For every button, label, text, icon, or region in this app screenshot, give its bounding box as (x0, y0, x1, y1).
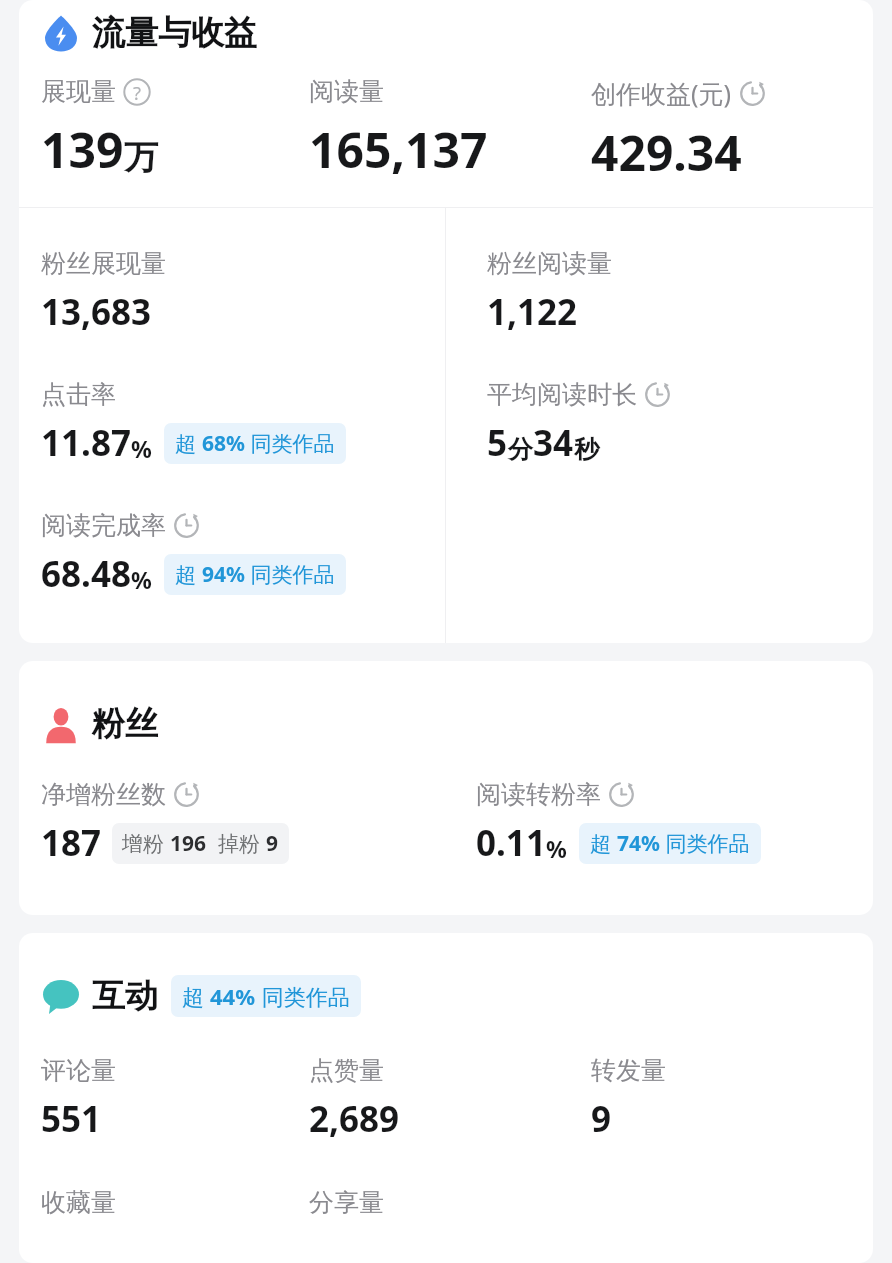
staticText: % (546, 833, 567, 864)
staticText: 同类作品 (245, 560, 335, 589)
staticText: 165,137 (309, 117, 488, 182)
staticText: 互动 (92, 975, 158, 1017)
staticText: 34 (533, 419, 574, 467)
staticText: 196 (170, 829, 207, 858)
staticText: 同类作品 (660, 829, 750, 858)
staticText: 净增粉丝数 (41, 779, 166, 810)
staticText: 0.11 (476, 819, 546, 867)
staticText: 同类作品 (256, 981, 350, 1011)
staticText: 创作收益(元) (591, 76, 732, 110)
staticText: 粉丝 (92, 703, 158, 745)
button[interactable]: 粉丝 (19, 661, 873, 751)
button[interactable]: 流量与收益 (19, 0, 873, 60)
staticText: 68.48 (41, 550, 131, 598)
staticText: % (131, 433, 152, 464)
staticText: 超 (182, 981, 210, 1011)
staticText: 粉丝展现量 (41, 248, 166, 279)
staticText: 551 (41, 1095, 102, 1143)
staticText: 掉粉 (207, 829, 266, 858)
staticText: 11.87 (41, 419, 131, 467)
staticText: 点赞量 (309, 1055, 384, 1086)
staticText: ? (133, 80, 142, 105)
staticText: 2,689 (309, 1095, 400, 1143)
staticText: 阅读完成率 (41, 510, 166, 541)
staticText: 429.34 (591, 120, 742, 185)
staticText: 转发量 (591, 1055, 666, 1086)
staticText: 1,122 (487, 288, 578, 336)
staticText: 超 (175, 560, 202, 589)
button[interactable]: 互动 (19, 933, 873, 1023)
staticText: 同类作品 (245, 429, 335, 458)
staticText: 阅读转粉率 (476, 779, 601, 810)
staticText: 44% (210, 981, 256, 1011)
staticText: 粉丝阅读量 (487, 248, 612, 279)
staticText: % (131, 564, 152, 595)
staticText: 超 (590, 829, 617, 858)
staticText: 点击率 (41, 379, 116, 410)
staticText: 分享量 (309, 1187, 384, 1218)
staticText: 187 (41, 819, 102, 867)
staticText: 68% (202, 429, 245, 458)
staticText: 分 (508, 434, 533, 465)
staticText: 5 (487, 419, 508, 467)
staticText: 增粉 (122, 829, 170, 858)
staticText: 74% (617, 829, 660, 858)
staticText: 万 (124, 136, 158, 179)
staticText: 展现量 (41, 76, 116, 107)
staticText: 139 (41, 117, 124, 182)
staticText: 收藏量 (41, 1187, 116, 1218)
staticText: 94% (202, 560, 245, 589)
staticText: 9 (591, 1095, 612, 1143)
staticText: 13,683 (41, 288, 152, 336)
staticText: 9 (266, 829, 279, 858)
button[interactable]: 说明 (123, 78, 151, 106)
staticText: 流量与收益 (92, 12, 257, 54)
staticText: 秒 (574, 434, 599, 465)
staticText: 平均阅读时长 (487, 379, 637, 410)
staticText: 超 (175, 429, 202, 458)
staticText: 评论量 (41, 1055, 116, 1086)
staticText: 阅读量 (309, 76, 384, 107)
----------------
(Your task): Return every line above word for word, minus images.

(Solution to the problem):
For every button, label, text, icon, or region in this app screenshot, give its bounding box as (x0, y0, x1, y1).
staticText: % (546, 833, 567, 864)
staticText: 同类作品 (245, 560, 335, 589)
staticText: 165,137 (309, 117, 488, 182)
staticText: 互动 (92, 975, 158, 1017)
staticText: 34 (533, 419, 574, 467)
staticText: 196 (170, 829, 207, 858)
staticText: 同类作品 (660, 829, 750, 858)
staticText: 净增粉丝数 (41, 779, 166, 810)
staticText: 0.11 (476, 819, 546, 867)
staticText: 同类作品 (256, 981, 350, 1011)
staticText: 创作收益(元) (591, 76, 732, 110)
staticText: 粉丝 (92, 703, 158, 745)
button[interactable]: 粉丝 (19, 661, 873, 751)
button[interactable]: 流量与收益 (19, 0, 873, 60)
staticText: 68.48 (41, 550, 131, 598)
staticText: % (131, 433, 152, 464)
staticText: 超 (182, 981, 210, 1011)
staticText: 粉丝展现量 (41, 248, 166, 279)
staticText: 551 (41, 1095, 102, 1143)
staticText: 掉粉 (207, 829, 266, 858)
staticText: 11.87 (41, 419, 131, 467)
staticText: 点赞量 (309, 1055, 384, 1086)
staticText: ? (133, 80, 142, 105)
staticText: 2,689 (309, 1095, 400, 1143)
staticText: 阅读完成率 (41, 510, 166, 541)
staticText: 429.34 (591, 120, 742, 185)
staticText: 转发量 (591, 1055, 666, 1086)
staticText: 1,122 (487, 288, 578, 336)
staticText: 超 (175, 560, 202, 589)
button[interactable]: 互动 (19, 933, 873, 1023)
staticText: 同类作品 (245, 429, 335, 458)
staticText: 阅读转粉率 (476, 779, 601, 810)
staticText: 44% (210, 981, 256, 1011)
staticText: 粉丝阅读量 (487, 248, 612, 279)
staticText: % (131, 564, 152, 595)
staticText: 超 (590, 829, 617, 858)
staticText: 点击率 (41, 379, 116, 410)
staticText: 分享量 (309, 1187, 384, 1218)
staticText: 187 (41, 819, 102, 867)
staticText: 68% (202, 429, 245, 458)
staticText: 分 (508, 434, 533, 465)
staticText: 5 (487, 419, 508, 467)
staticText: 增粉 (122, 829, 170, 858)
staticText: 74% (617, 829, 660, 858)
staticText: 万 (124, 136, 158, 179)
staticText: 展现量 (41, 76, 116, 107)
staticText: 139 (41, 117, 124, 182)
staticText: 收藏量 (41, 1187, 116, 1218)
staticText: 94% (202, 560, 245, 589)
staticText: 9 (591, 1095, 612, 1143)
staticText: 13,683 (41, 288, 152, 336)
staticText: 9 (266, 829, 279, 858)
button[interactable]: 说明 (123, 78, 151, 106)
staticText: 流量与收益 (92, 12, 257, 54)
staticText: 秒 (574, 434, 599, 465)
staticText: 平均阅读时长 (487, 379, 637, 410)
staticText: 超 (175, 429, 202, 458)
staticText: 评论量 (41, 1055, 116, 1086)
staticText: 阅读量 (309, 76, 384, 107)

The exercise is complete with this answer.